Exercise objective – Although the records contain pictures, only their text should be set down, exactly as written.

Pixel coordinate grounding data –
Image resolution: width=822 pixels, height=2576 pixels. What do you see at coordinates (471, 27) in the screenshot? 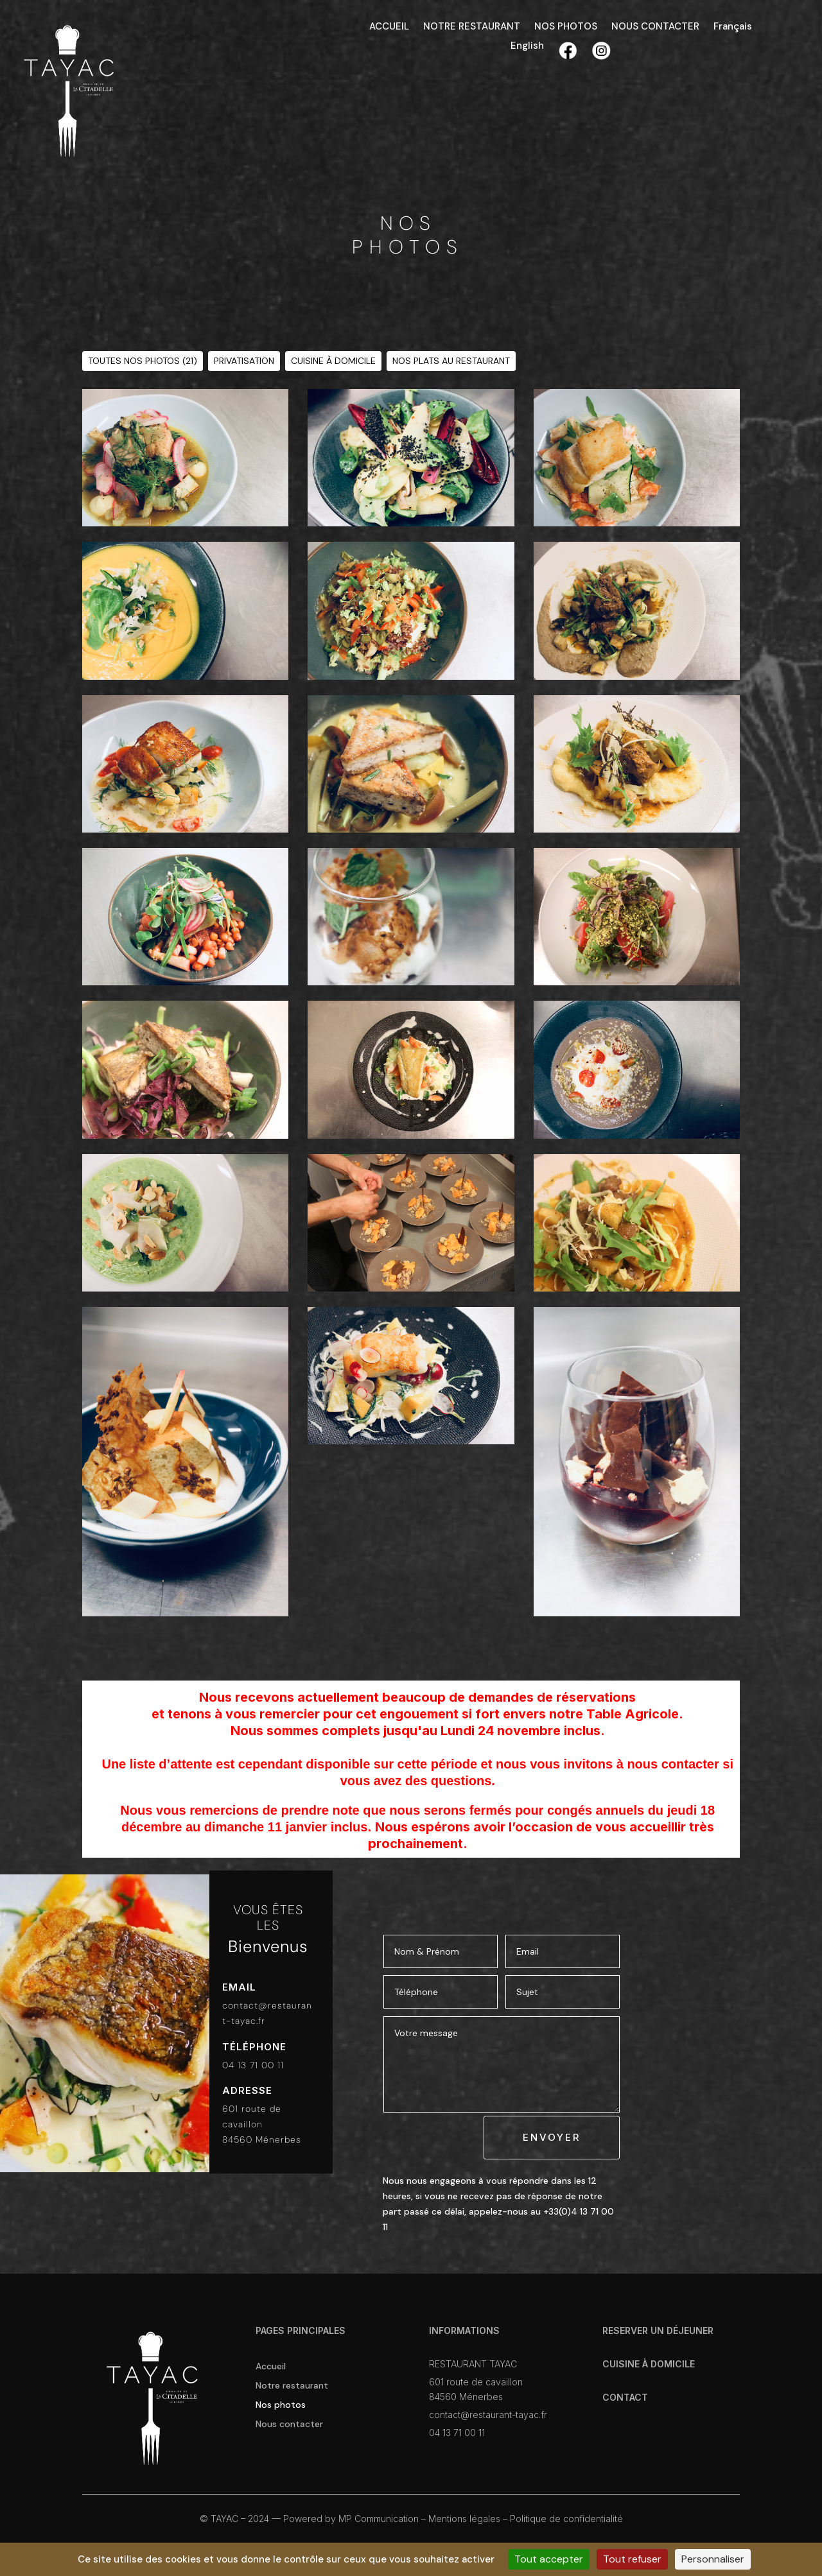
I see `NOTRE RESTAURANT` at bounding box center [471, 27].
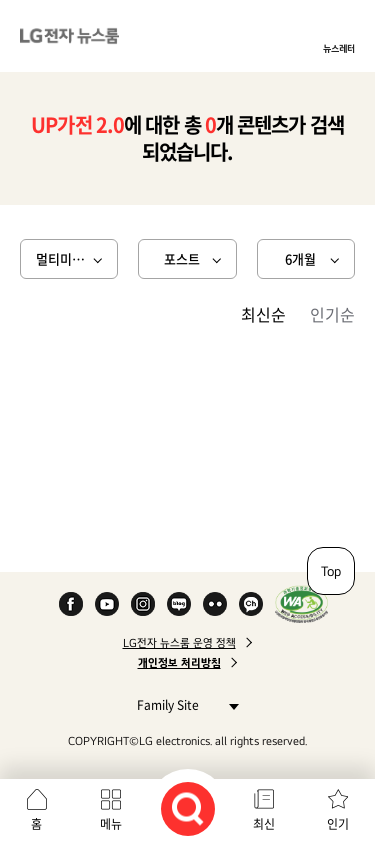 The width and height of the screenshot is (375, 849). What do you see at coordinates (339, 48) in the screenshot?
I see `뉴스레터` at bounding box center [339, 48].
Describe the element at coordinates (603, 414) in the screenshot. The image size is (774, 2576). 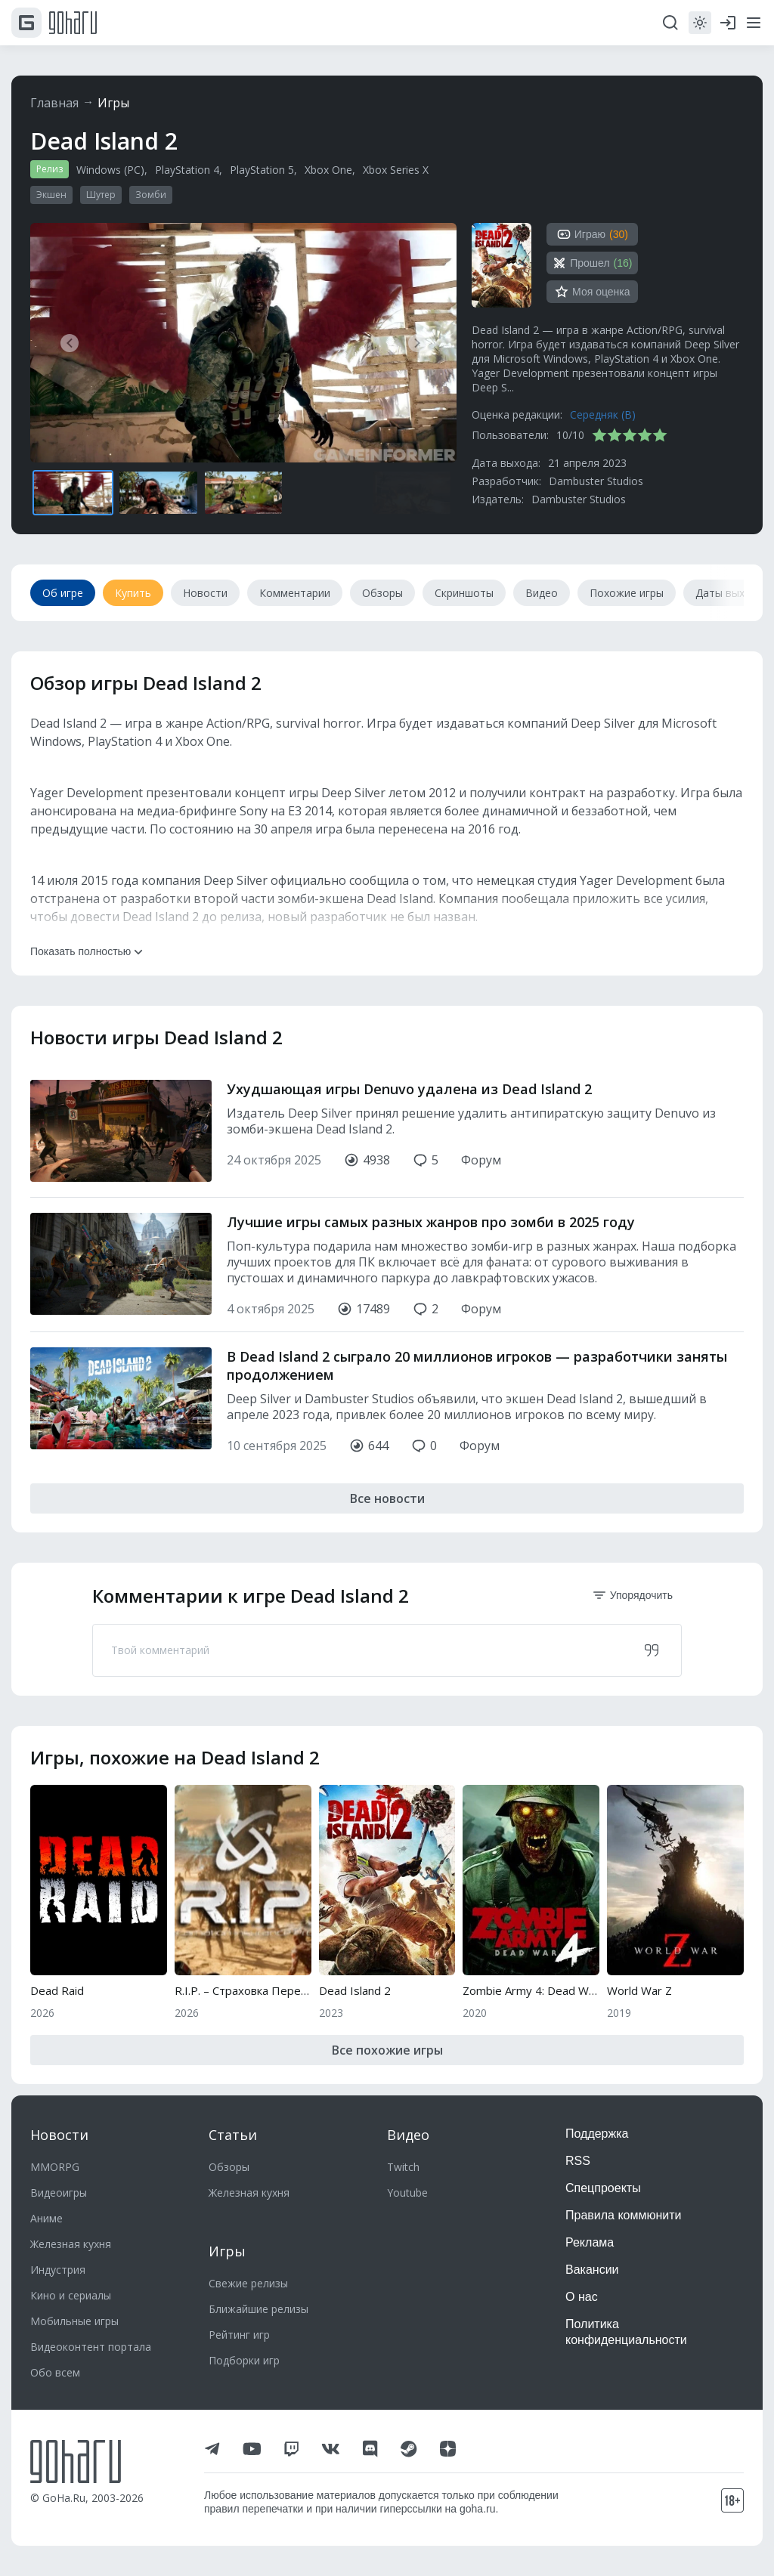
I see `Середняк (B)` at that location.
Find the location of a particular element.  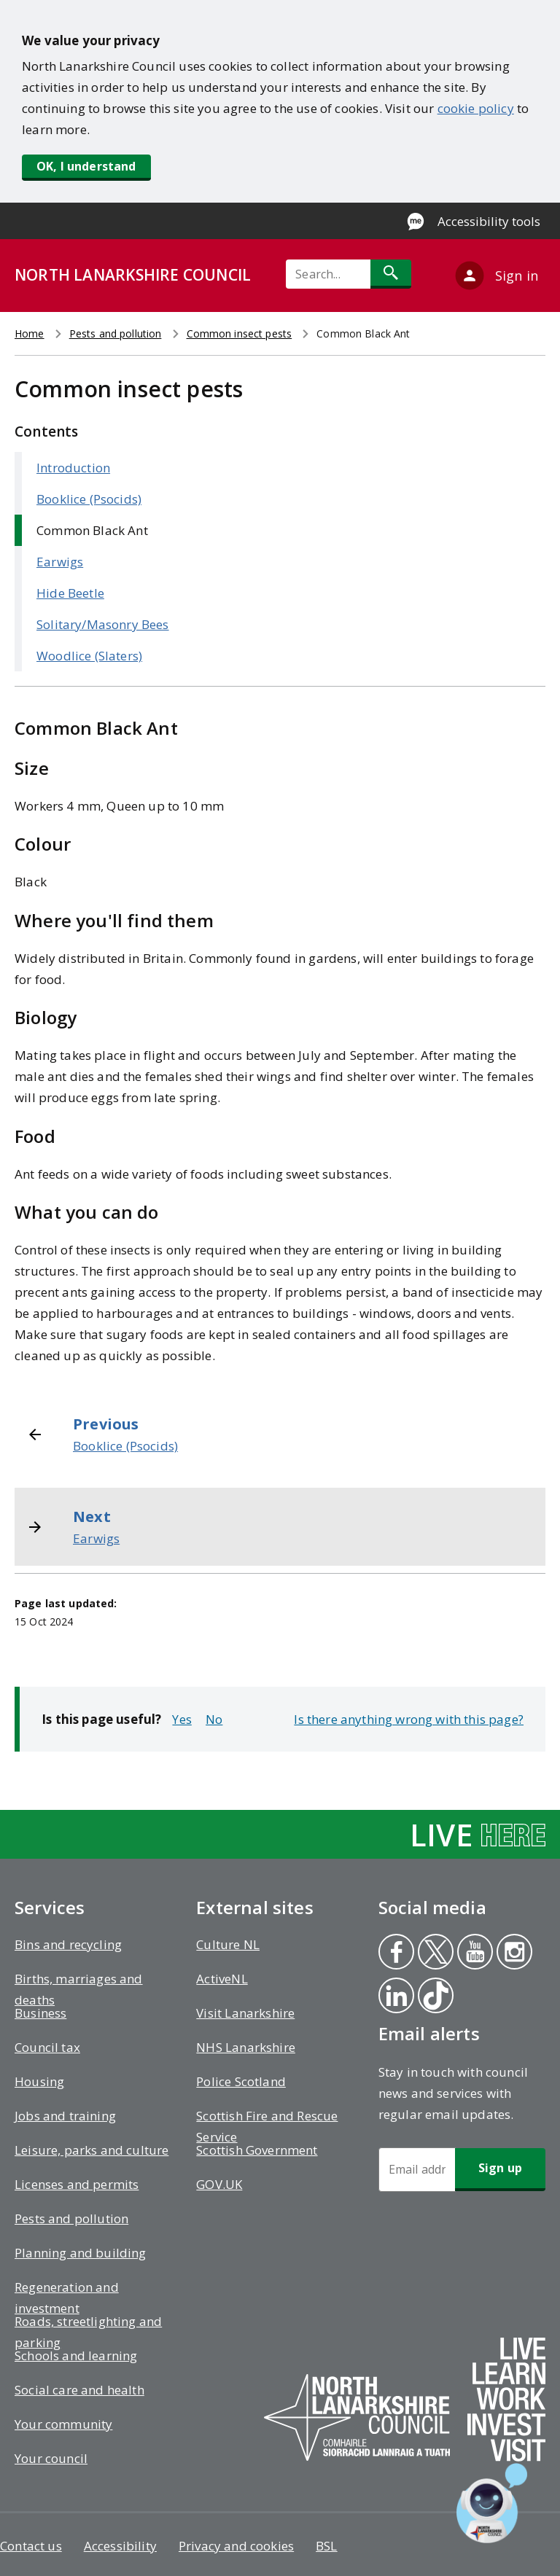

Solution –
Image resolution: width=822 pixels, height=2576 pixels. What do you see at coordinates (471, 27) in the screenshot? 
I see `NOTRE RESTAURANT` at bounding box center [471, 27].
 The width and height of the screenshot is (375, 849). What do you see at coordinates (339, 48) in the screenshot?
I see `뉴스레터` at bounding box center [339, 48].
Describe the element at coordinates (603, 414) in the screenshot. The image size is (774, 2576). 
I see `Середняк (B)` at that location.
Find the location of a particular element.  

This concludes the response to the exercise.